1...You have the main charging circuit This is what the MAD bypass does.......improves that high amperage circuit. This is the black charging wire through the bulkhead, through the ammeter, out the red wire and back out the bulkhead to the battery. Not only is the wiring too small for modern higher amp alternators, the connections at the bulkhead connector are not adequate, the ammeter itself can have problems, and in rare cases, the welded splice can fail

2...The field/ VR circuit. This circuit, too has problems. Voltage drop in the ignition switch and connector, the bulkhead terminals, the VR connector on newer cars, and problems with the alternator brushes

3....The ground circuit.

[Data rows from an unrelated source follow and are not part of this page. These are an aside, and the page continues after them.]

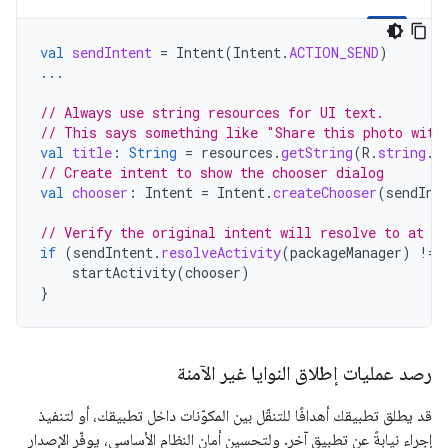
val
sendIntent
=
Intent
(
Intent
.
ACTION_SEND
)
...
// Always use string resources for UI text.
// This says something like "Share this photo with
val
title
:
String
=
resources
.
getString
(
R
.
string
.
c
// Create intent to show the chooser dialog
val
chooser
:
Intent
=
Intent
.
createChooser
(
sendInt
// Verify the original intent will resolve to at le
if
(
sendIntent
.
resolveActivity
(
packageManager
)
!=
startActivity
(
chooser
)
}
رصد عمليات إطلاق النوايا غير الآمنة
قد يطلق تطبيقك أهدافًا للتنقّل بين المكوّنات داخل تطبيقك، أو لتنفيذ
إجراء نيابةً عن تطبيق آخر. ولتحسين أمان النظام الأساسي، يوفّر الإصدار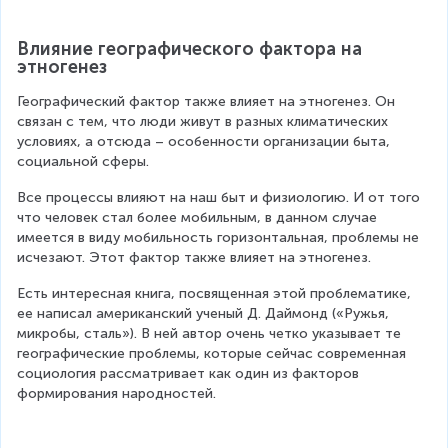
Влияние географического фактора на 
этногенез
Географический фактор также влияет на этногенез. Он 
связан с тем, что люди живут в разных климатических 
условиях, а отсюда – особенности организации быта, 
социальной сферы.
Все процессы влияют на наш быт и физиологию. И от того 
что человек стал более мобильным, в данном случае 
имеется в виду мобильность горизонтальная, проблемы не 
исчезают. Этот фактор также влияет на этногенез.
Есть интересная книга, посвященная этой проблематике, 
ее написал американский ученый Д. Даймонд («Ружья, 
микробы, сталь»). В ней автор очень четко указывает те 
географические проблемы, которые сейчас современная 
социология рассматривает как один из факторов 
формирования народностей.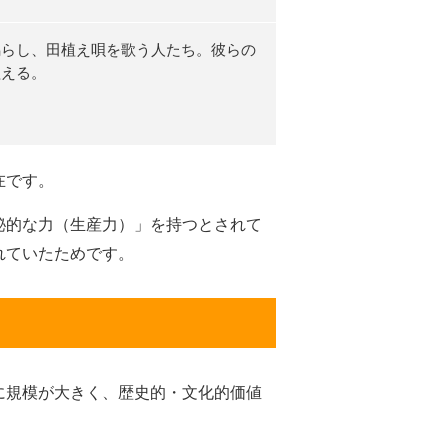
鳴らし、田植え唄を歌う人たち。彼らの
植える。
在です。
秘的な力（生産力）」を持つとされて
れていたためです。
に規模が大きく、歴史的・文化的価値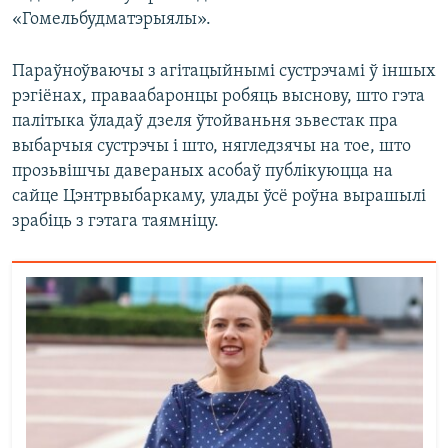
«Гомельбудматэрыялы».
Параўноўваючы з агітацыйнымі сустрэчамі ў іншых
рэгіёнах, праваабаронцы робяць выснову, што гэта
палітыка ўладаў дзеля ўтойваньня зьвестак пра
выбарчыя сустрэчы і што, нягледзячы на тое, што
прозьвішчы давераных асобаў публікуюцца на
сайце Цэнтрвыбаркаму, улады ўсё роўна вырашылі
зрабіць з гэтага таямніцу.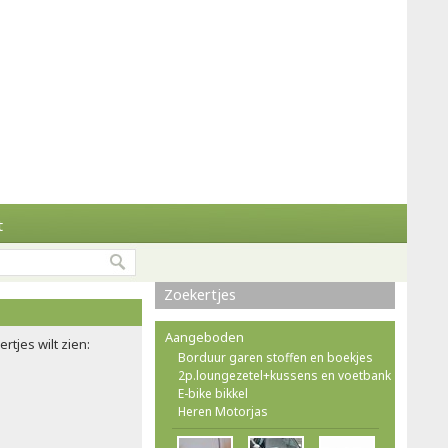
t
Zoekertjes
Aangeboden
rtjes wilt zien:
Borduur garen stoffen en boekjes
2p.loungezetel+kussens en voetbank
E-bike bikkel
Heren Motorjas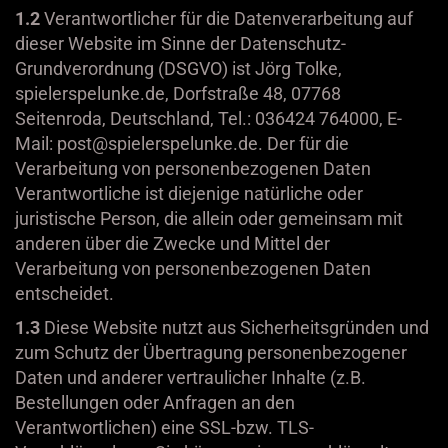
1.2
Verantwortlicher für die Datenverarbeitung auf
dieser Website im Sinne der Datenschutz-
Grundverordnung (DSGVO) ist Jörg Tolke,
spielerspelunke.de, Dorfstraße 48, 07768
Seitenroda, Deutschland, Tel.: 036424 764000, E-
Mail: post@spielerspelunke.de. Der für die
Verarbeitung von personenbezogenen Daten
Verantwortliche ist diejenige natürliche oder
juristische Person, die allein oder gemeinsam mit
anderen über die Zwecke und Mittel der
Verarbeitung von personenbezogenen Daten
entscheidet.
1.3
Diese Website nutzt aus Sicherheitsgründen und
zum Schutz der Übertragung personenbezogener
Daten und anderer vertraulicher Inhalte (z.B.
Bestellungen oder Anfragen an den
Verantwortlichen) eine SSL-bzw. TLS-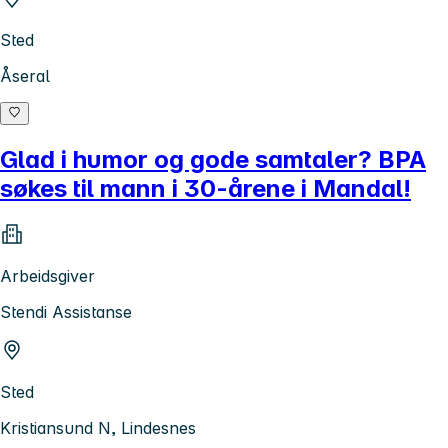
Sted
Åseral
Glad i humor og gode samtaler? BPA
søkes til mann i 30-årene i Mandal!
Arbeidsgiver
Stendi Assistanse
Sted
Kristiansund N, Lindesnes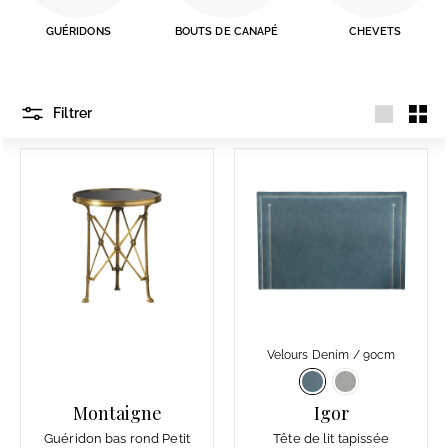
GUÉRIDONS
BOUTS DE CANAPÉ
CHEVETS
Filtrer
Grande
Petit
Velours Denim / 90cm
Montaigne
Igor
Guéridon bas rond Petit
Tête de lit tapissée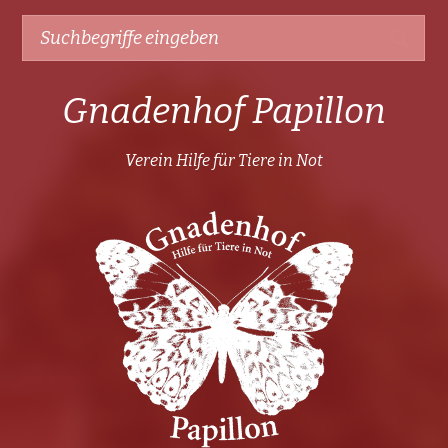
Gnadenhof Papillon
Verein Hilfe für Tiere in Not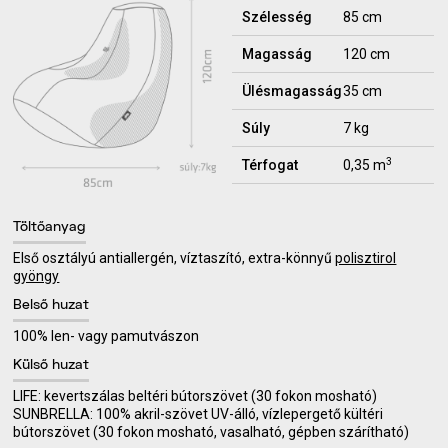
Szélesség
85 cm
Magasság
120 cm
Ülésmagasság
35 cm
Súly
7 kg
3
Térfogat
0,35 m
Töltőanyag
Első osztályú antiallergén, víztaszító, extra-könnyű
polisztirol
gyöngy
Belső huzat
100% len- vagy pamutvászon
Külső huzat
LIFE: kevertszálas beltéri bútorszövet (30 fokon mosható)
SUNBRELLA: 100% akril-szövet UV-álló, vízlepergető kültéri
bútorszövet (30 fokon mosható, vasalható, gépben szárítható)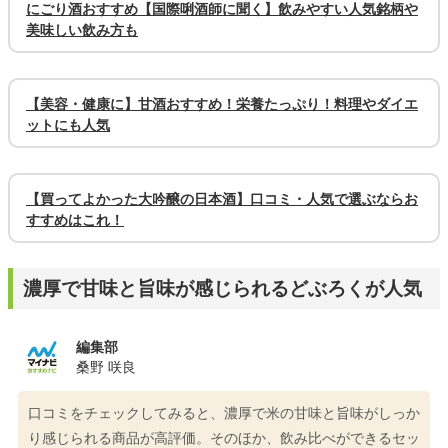
にごり酒おすすめ【国際唎酒師に聞く】飲みやすい人気銘柄や
美味しい飲み方も
【美容・健康に】甘酒おすすめ！栄養たっぷり！料理やダイエ
ットにも人気
【買ってよかった大吟醸の日本酒】口コミ・人気で選ぶならお
すすめはこれ！
濃厚で甘味と旨味が感じられるどぶろくが人気
編集部
桑野 咲良
口コミをチェックしてみると、濃厚で米の甘味と旨味がしっか
り感じられる商品が高評価。そのほか、飲み比べができるセッ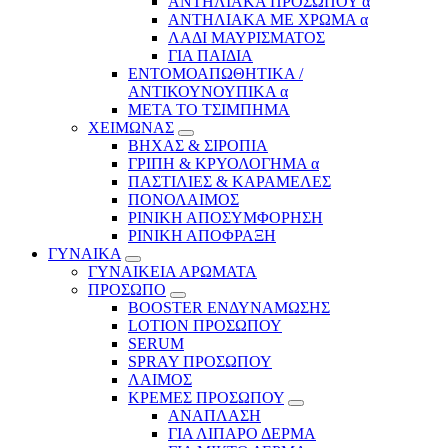
ΑΝΤΗΛΙΑΚΑ ΠΡΟΣΩΠΟΥ α
ΑΝΤΗΛΙΑΚΑ ΜΕ ΧΡΩΜΑ α
ΛΑΔΙ ΜΑΥΡΙΣΜΑΤΟΣ
ΓΙΑ ΠΑΙΔΙΑ
ΕΝΤΟΜΟΑΠΩΘΗΤΙΚΑ /
ΑΝΤΙΚΟΥΝΟΥΠΙΚΑ α
ΜΕΤΑ ΤΟ ΤΣΙΜΠΗΜΑ
ΧΕΙΜΩΝΑΣ
ΒΗΧΑΣ & ΣΙΡΟΠΙΑ
ΓΡΙΠΗ & ΚΡΥΟΛΟΓΗΜΑ α
ΠΑΣΤΙΛΙΕΣ & ΚΑΡΑΜΕΛΕΣ
ΠΟΝΟΛΑΙΜΟΣ
ΡΙΝΙΚΗ ΑΠΟΣΥΜΦΟΡΗΣΗ
ΡΙΝΙΚΗ ΑΠΟΦΡΑΞΗ
ΓΥΝΑΙΚΑ
ΓΥΝΑΙΚΕΙΑ ΑΡΩΜΑΤΑ
ΠΡΟΣΩΠΟ
BOOSTER ΕΝΔΥΝΑΜΩΣΗΣ
LOTION ΠΡΟΣΩΠΟΥ
SERUM
SPRAY ΠΡΟΣΩΠΟΥ
ΛΑΙΜΟΣ
ΚΡΕΜΕΣ ΠΡΟΣΩΠΟΥ
ΑΝΑΠΛΑΣΗ
ΓΙΑ ΛΙΠΑΡΟ ΔΕΡΜΑ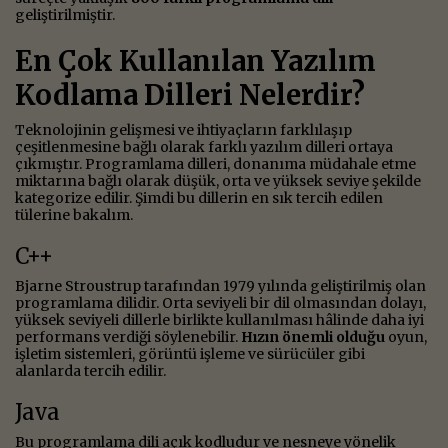
geliştirilmiştir.
En Çok Kullanılan Yazılım
Kodlama Dilleri Nelerdir?
Teknolojinin gelişmesi ve ihtiyaçların farklılaşıp
çeşitlenmesine bağlı olarak farklı yazılım dilleri ortaya
çıkmıştır. Programlama dilleri, donanıma müdahale etme
miktarına bağlı olarak düşük, orta ve yüksek seviye şekilde
kategorize edilir. Şimdi bu dillerin en sık tercih edilen
tülerine bakalım.
C++
Bjarne Stroustrup tarafından 1979 yılında geliştirilmiş olan
programlama dilidir. Orta seviyeli bir dil olmasından dolayı,
yüksek seviyeli dillerle birlikte kullanılması hâlinde daha iyi
performans verdiği söylenebilir.
Hızın önemli olduğu
oyun,
işletim sistemleri, görüntü işleme ve sürücüler gibi
alanlarda tercih edilir.
Java
Bu programlama dili açık kodludur ve nesneye yönelik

Interconnections between the battery, body, engine (alternator) and VR

4....The main components, the battery, VR and alternator

The entire system is/ can become a "loop." The VR senses battery voltage through the ignition circuit, AND THIS MUST be "close to same as" battery voltage to work properly. The VR adjusts field current to cause the alternator voltage to rise or fall until "the loop" is satisfied that the voltagel is at the VR set point.

THE ONLY TIME this situation is not "true" is something like an aftermarket "one wire" setup which senses voltage right at the alternator output. post
 
TBeast I need like a mini-diagram of how a relay would be installed between ignition side of VR to the positive battery post. just not seeing it yet.
 
OK - I removed the blue ignition wire from bottom of VR ans connected anothe wire and ran it tothe positive battery post. Running the engine, the flickering headlights are gone and the volt gauge is showing the charging current to the battery at about 13.4 when the headlights are on. maybe slightly less when they are off. What this may be telling me now I am not sure.
 
It is telling you exactly what I told you earlier. There is VOLTAGE DROP in the path from the battery, through all the harness and connections that is dropping the sense voltage to the VR IGN terminal. The drop is likely not "stable" that is, it "arcs across" and changes resistance.

Just what is it that you are using to read this board?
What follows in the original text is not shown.